Home > Gastroenterology > UEGW 2019 > Hepatology > Restrictive strategy for cholecystectomy selection does not reduce pain, but does reduce surgery

Restrictive strategy for cholecystectomy selection does not reduce pain, but does reduce surgery

Presented by
Prof. Joost Drenth, Radboud University Medical Center, Nijmegen, the Netherlands
Conference
UEGW 2019
Trial
SECURE
Usual care for symptomatic patients with gallstones is suboptimal and patients often suffer pain after surgery. The SECURE study demonstrated that a restrictive patient selection strategy, where only patients with specific gallstone-related symptoms undergo surgery, did not result in more pain-free patients but did reduce the number of surgeries being performed.

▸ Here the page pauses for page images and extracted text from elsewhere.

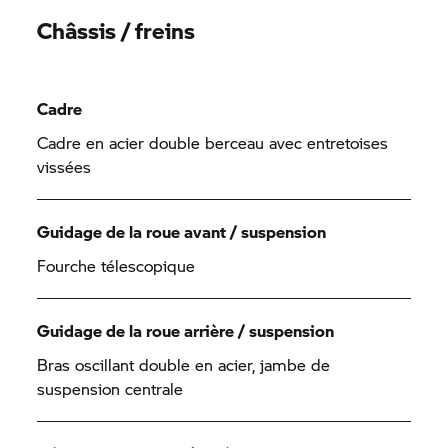
Châssis / freins
Cadre
Cadre en acier double berceau avec entretoises
vissées
Guidage de la roue avant / suspension
Fourche télescopique
Guidage de la roue arrière / suspension
Bras oscillant double en acier, jambe de
suspension centrale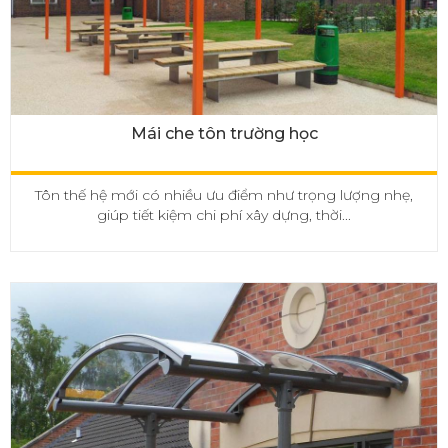
Mái che tôn trường học
Tôn thế hệ mới có nhiều ưu điểm như trọng lượng nhẹ,
giúp tiết kiệm chi phí xây dựng, thời...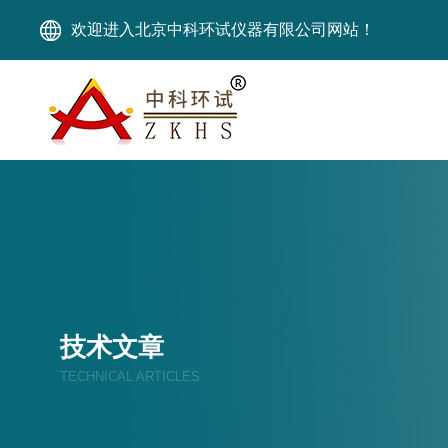
欢迎进入北京中科环试仪器有限公司网站！
技术文章
TECHNICAL ARTICLES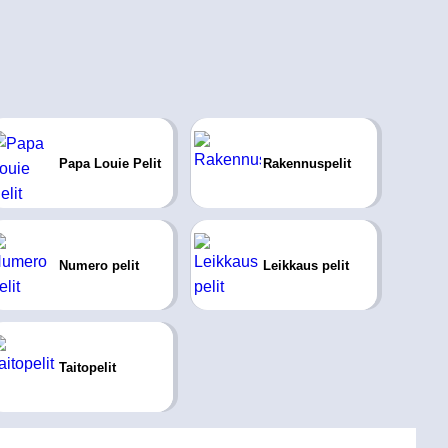
Papa Louie Pelit
Rakennuspelit
Numero pelit
Leikkaus pelit
Taitopelit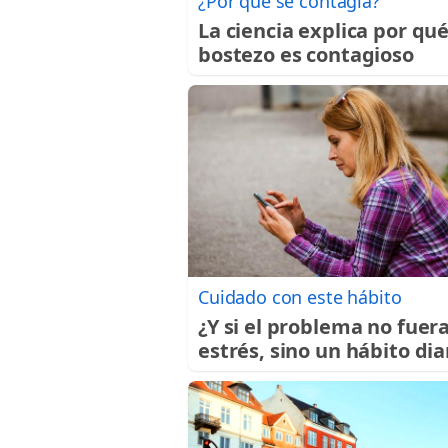
¿Por qué se contagia?
La ciencia explica por qué
bostezo es contagioso
Cuidado con este hábito
¿Y si el problema no fuera
estrés, sino un hábito dia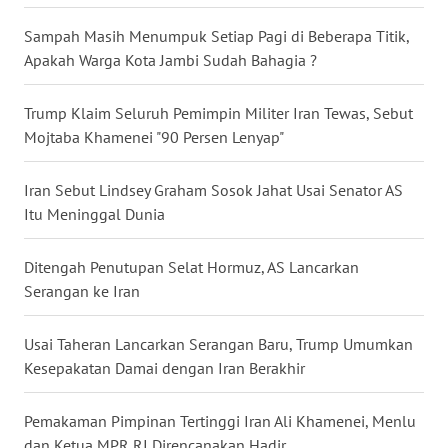
WN
Sampah Masih Menumpuk Setiap Pagi di Beberapa Titik,
NUSANTARA
Apakah Warga Kota Jambi Sudah Bahagia ?
WN
Trump Klaim Seluruh Pemimpin Militer Iran Tewas, Sebut
JOGJA
Mojtaba Khamenei "90 Persen Lenyap"
WN
Iran Sebut Lindsey Graham Sosok Jahat Usai Senator AS
JATIM
Itu Meninggal Dunia
WN
Ditengah Penutupan Selat Hormuz, AS Lancarkan
BALI
Serangan ke Iran
WN
KALBAR
Usai Taheran Lancarkan Serangan Baru, Trump Umumkan
Kesepakatan Damai dengan Iran Berakhir
WN
KALTENG
Pemakaman Pimpinan Tertinggi Iran Ali Khamenei, Menlu
dan Ketua MPR RI Direncanakan Hadir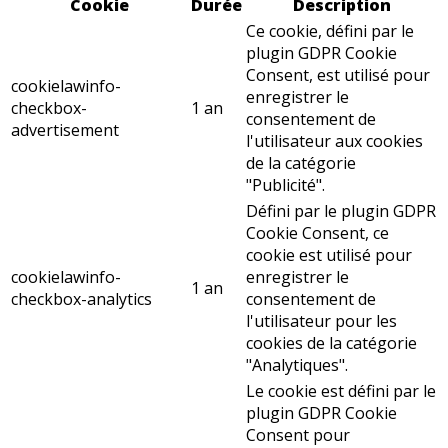
Cookie
Durée
Description
Ce cookie, défini par le
plugin GDPR Cookie
Consent, est utilisé pour
cookielawinfo-
enregistrer le
checkbox-
1 an
consentement de
advertisement
l'utilisateur aux cookies
de la catégorie
"Publicité".
Défini par le plugin GDPR
Cookie Consent, ce
cookie est utilisé pour
cookielawinfo-
enregistrer le
1 an
checkbox-analytics
consentement de
l'utilisateur pour les
cookies de la catégorie
"Analytiques".
Le cookie est défini par le
plugin GDPR Cookie
Consent pour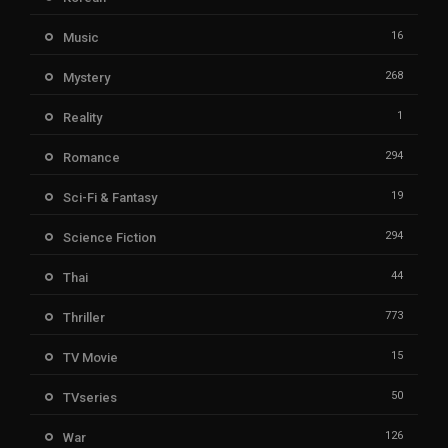
16
Music
268
Mystery
1
Reality
294
Romance
19
Sci-Fi & Fantasy
294
Science Fiction
44
Thai
773
Thriller
15
TV Movie
50
TVseries
126
War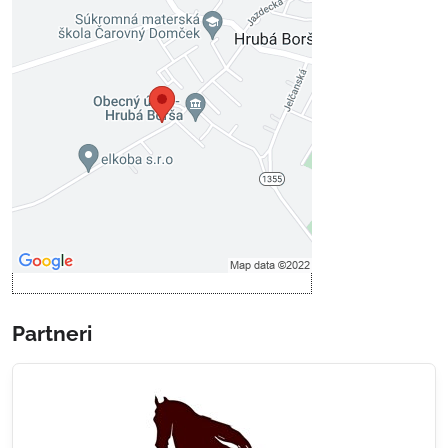
Externý obsah je blokovaný
Voľbami súkromia
Prajete si načítať externý obsah?
Povoliť tentokrát
Povoliť a zapamätať - súhlas s
druhom cookie: Funkčné
Otvoriť obsah v novom okne
Partneri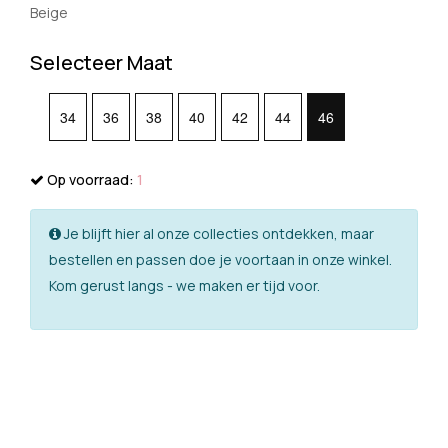
Beige
Selecteer Maat
34
36
38
40
42
44
46
Op voorraad:
1
Je blijft hier al onze collecties ontdekken, maar
bestellen en passen doe je voortaan in onze winkel.
Kom gerust langs - we maken er tijd voor.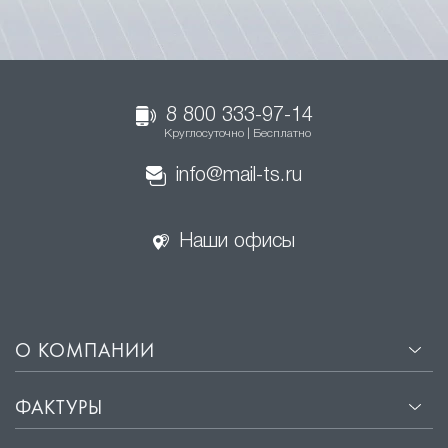
8 800 333-97-14
Круглосуточно | Бесплатно
info@mail-ts.ru
Наши офисы
О КОМПАНИИ
ФАКТУРЫ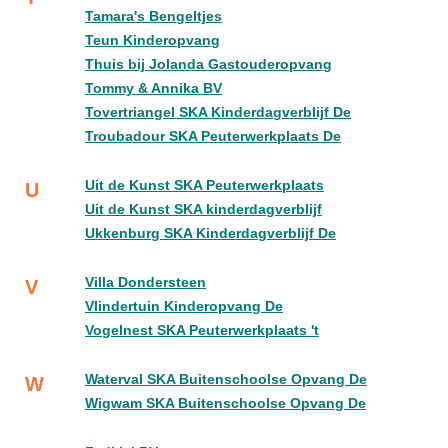
Tamara's Bengeltjes
Teun Kinderopvang
Thuis bij Jolanda Gastouderopvang
Tommy & Annika BV
Tovertriangel SKA Kinderdagverblijf De
Troubadour SKA Peuterwerkplaats De
Uit de Kunst SKA Peuterwerkplaats
U
Uit de Kunst SKA kinderdagverblijf
Ukkenburg SKA Kinderdagverblijf De
Villa Dondersteen
V
Vlindertuin Kinderopvang De
Vogelnest SKA Peuterwerkplaats 't
Waterval SKA Buitenschoolse Opvang De
W
Wigwam SKA Buitenschoolse Opvang De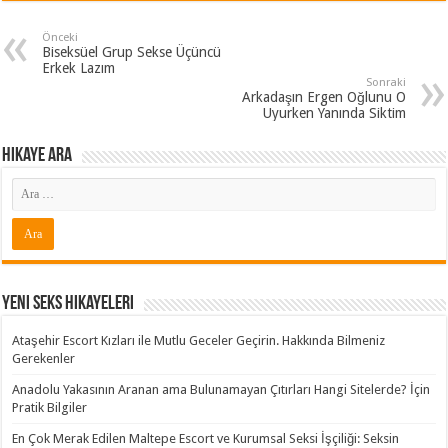
Önceki
Biseksüel Grup Sekse Üçüncü
Erkek Lazım
Sonraki
Arkadaşın Ergen Oğlunu O
Uyurken Yanında Siktim
Hikaye ARA
Yeni Seks Hikayeleri
Ataşehir Escort Kızları ile Mutlu Geceler Geçirin. Hakkında Bilmeniz
Gerekenler
Anadolu Yakasının Aranan ama Bulunamayan Çıtırları Hangi Sitelerde? İçin
Pratik Bilgiler
En Çok Merak Edilen Maltepe Escort ve Kurumsal Seksi İşçiliği: Seksin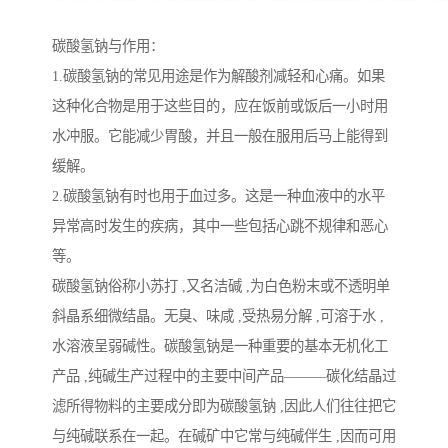
碳酸氢钠与作用：
1.碳酸氢钠的常见用途是作为解酸剂减轻和心痛。如果
这种化合物是用于这些目的，应在饭前或饭后一小时用
水冲服。它能减少胃酸，并且一般在服用后马上能得到
缓解。
2.碳酸氢钠有时也用于血过多。这是一种血液中的水平
异常高时发生的疾病，其中一些包括心跳不规律和恶心
等。
碳酸氢钠俗称小苏打 ,又名洁碱 ,为白色粉末或不透明单
斜晶系细微结晶。无臭、味咸 ,受热易分解 ,可溶于水 ,
水溶液呈弱碱性。碳酸氢钠是一种重要的基本无机化工
产品 ,纯碱生产过程中的主要中间产品———碳化结晶过
滤所得物料的主要成分即为碳酸氢钠 ,因此人们往往把它
与纯碱联系在一起。在碱矿中它常与纯碱伴生 ,因而可用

Prof. Joost Drenth (Radboud University Medical Center, Nijmegen, the Netherlands) started by pointing out that although laparoscopic cholecystectomy for the treatment of symptomatic cholecystolithiasis is currently the standard of care, persistent post-cholecystectomy pain occurs in 10–41% of patients [1]. The aim of the SECURE study was to compare the non-inferiority of a restrictive strategy with stepwise selection with usual care, to assess (in)efficient use of cholecystectomy in a multicentre, randomised, parallel-arm, non-inferiority study in 24 academic and non-academic hospitals in the Netherlands. The primary endpoint, powered for non-inferiority, was the proportion of patients who were pain-free at 12-month follow-up, analysed by intention-to-treat and per protocol. A 5% non-inferiority margin was chosen, based on the estimated difference that would be clinically relevant in practice. Safety analyses were also done in the intention-to treat population.

The investigators enrolled 1,067 patients aged 18–95 years with abdominal pain and gallstones or sludge identified by ultrasound. Patients were randomly assigned (1:1) to either usual care in which selection for cholecystectomy was left to the discretion of the surgeon or a restrictive strategy with stepwise selection for cholecystectomy. For the restrictive strategy, cholecystectomy was advised for patients who fulfilled 5 pre-specified criteria: (1) severe pain attacks, (2) pain lasting 15–30 min or longer, (3) pain located in epigastrium or right upper quadrant, (4) pain radiating to the back, and (5) a positive pain response to simple analgesics. Randomisation was stratified for centre (academic vs non-academic and patient volume), gender, and body-mass index.

At baseline, patients in the restrictive strategy group reported more severe pain attacks than patients in the usual care group (83% vs 77%, respectively; P=0.008), and more patients fulfilled all 5 pre-specified restrictive strategy criteria in the restrictive strategy group than in the usual care group (38% vs 28%, respectively; P=0.001). At 12-month follow-up, 298 patients (56%; 95% CI 52.0–60.4) were pain-free in the restrictive strategy group, compared with 321 patients (60%; 95% CI 55.6–63.8) in usual care. Non-inferiority was not shown (difference 3.6%; one-sided 95% lower CI −8·6%; Pnon-inferiority=0.316). According to a secondary endpoint analysis, the restrictive strategy resulted in significantly fewer cholecystectomies than usual care (68% vs 75%; P=0.01).

There were no between-group differences in trial-related gallstone complications (8% in usual care vs 7% in restrictive strategy; P=0.16) and surgical complications (21% vs 22%, respectively; P=0.77), or in non-trial-related serious adverse events (5% in both groups).

This study was limited by the higher proportion of patients reporting severe pain at baseline in the restrictive strategy group, and the fact that some patients in the restrictive strategy group underwent cholecystectomy despite failing to satisfy the cholecystectomy selection criteria. In summary, this study illustrates that current treatment of symptomatic gallstone disease is not improved by a restrictive strategy.

  1. 1. Drenth J et al. UEG Week 2019, Abstract IP233.